As the central government pressured factories to return to work, regional authorities—wary of spreading contagion—issued guidelines on how to handle workers who do return. Common precautions include establishing temperature checks at factory entrances, ensuring surgical masks are worn, and encouraging employees to eat lunch alone to reduce the risk of transmission. But these measures are hard to enforce.

According to Leung, some factories have simply used carboard boxes to partition cafeteria tables, creating solo-dining spaces, while other factories are requiring employees to bring their own surgical masks—despite widespread shortages on the protective gear. Even greater problems exist in employee dormitories, where staff often bunk up to 12 in a room, sometimes sharing one bathroom for the entire floor.

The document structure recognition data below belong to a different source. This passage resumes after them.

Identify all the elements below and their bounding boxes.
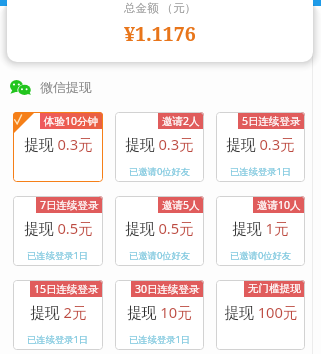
- staticText: 提现 1元: [232, 218, 289, 238]
- staticText: 已邀请0位好友: [129, 165, 191, 178]
- staticText: 微信提现: [40, 79, 92, 95]
- staticText: ¥1.1176: [124, 20, 196, 47]
- staticText: 邀请5人: [162, 198, 200, 212]
- button[interactable]: 邀请10人: [216, 196, 305, 266]
- staticText: 提现 0.5元: [125, 218, 194, 238]
- button[interactable]: 无门槛提现: [216, 280, 305, 350]
- button[interactable]: 7日连续登录: [13, 196, 103, 266]
- staticText: 30日连续登录: [135, 282, 200, 296]
- staticText: 提现 0.3元: [125, 134, 194, 154]
- other: WeChat: [10, 80, 31, 95]
- staticText: 已连续登录1日: [27, 333, 89, 346]
- button[interactable]: WeChat: [10, 79, 92, 95]
- staticText: 总金额 （元）: [124, 0, 196, 16]
- staticText: 邀请10人: [257, 198, 301, 212]
- staticText: 提现 10元: [127, 302, 192, 322]
- staticText: 提现 0.3元: [24, 134, 93, 154]
- staticText: 无门槛提现: [248, 282, 301, 295]
- button[interactable]: 15日连续登录: [13, 280, 103, 350]
- staticText: 提现 2元: [30, 302, 87, 322]
- button[interactable]: 邀请2人: [115, 112, 204, 182]
- staticText: 7日连续登录: [40, 198, 99, 212]
- staticText: 体验10分钟: [44, 114, 99, 128]
- staticText: 5日连续登录: [242, 114, 301, 128]
- button[interactable]: 体验10分钟: [13, 112, 103, 182]
- button[interactable]: 邀请5人: [115, 196, 204, 266]
- button[interactable]: 5日连续登录: [216, 112, 305, 182]
- staticText: 已连续登录1日: [129, 333, 191, 346]
- staticText: 提现 0.5元: [24, 218, 93, 238]
- staticText: 已连续登录1日: [230, 165, 292, 178]
- staticText: 已连续登录1日: [27, 249, 89, 262]
- staticText: 提现 100元: [224, 302, 298, 322]
- button[interactable]: 30日连续登录: [115, 280, 204, 350]
- staticText: 已邀请0位好友: [129, 249, 191, 262]
- staticText: 15日连续登录: [34, 282, 99, 296]
- staticText: 已邀请0位好友: [230, 249, 292, 262]
- staticText: 提现 0.3元: [226, 134, 295, 154]
- staticText: 邀请2人: [162, 114, 200, 128]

“Small factories typically aren’t able to provide dormitories but larger manufacturers like Foxconn still provide some staff with cheap accommodation. In bigger companies, I would say 40-50% [of workers] live in dormitories and ensuring a clean living space will be more important than sterilizing the factory floor,” Leung said.

Taiwan’s Foxconn, which manufactures iPhones and iPads for Apple, operates 12 factories across China and employs over a million people, making it China’s single largest private employer. According to Reuters, only 10% of Foxconn’s laborers had returned to work as of February 10, when the manufacturer was given permission to reopen—provided factories check employee temperatures twice a day and disinfect work surfaces daily.

Foxconn didn’t respond to Fortune‘s interview requests, but it has denied the Reuters report in a statement filed to the Taipei stock exchange. The statement also denied the report that Foxconn is targeting 50% production by the end of the month. The manufacturer didn’t provide details on its actual production goals, however the fallout from its slowdown is already taking effect.

In a memo to shareholders Monday, Apple CEO Tim Cook said the Californian company would miss its revenue projections for March, writing that “worldwide iPhone supply will be temporarily constrained.”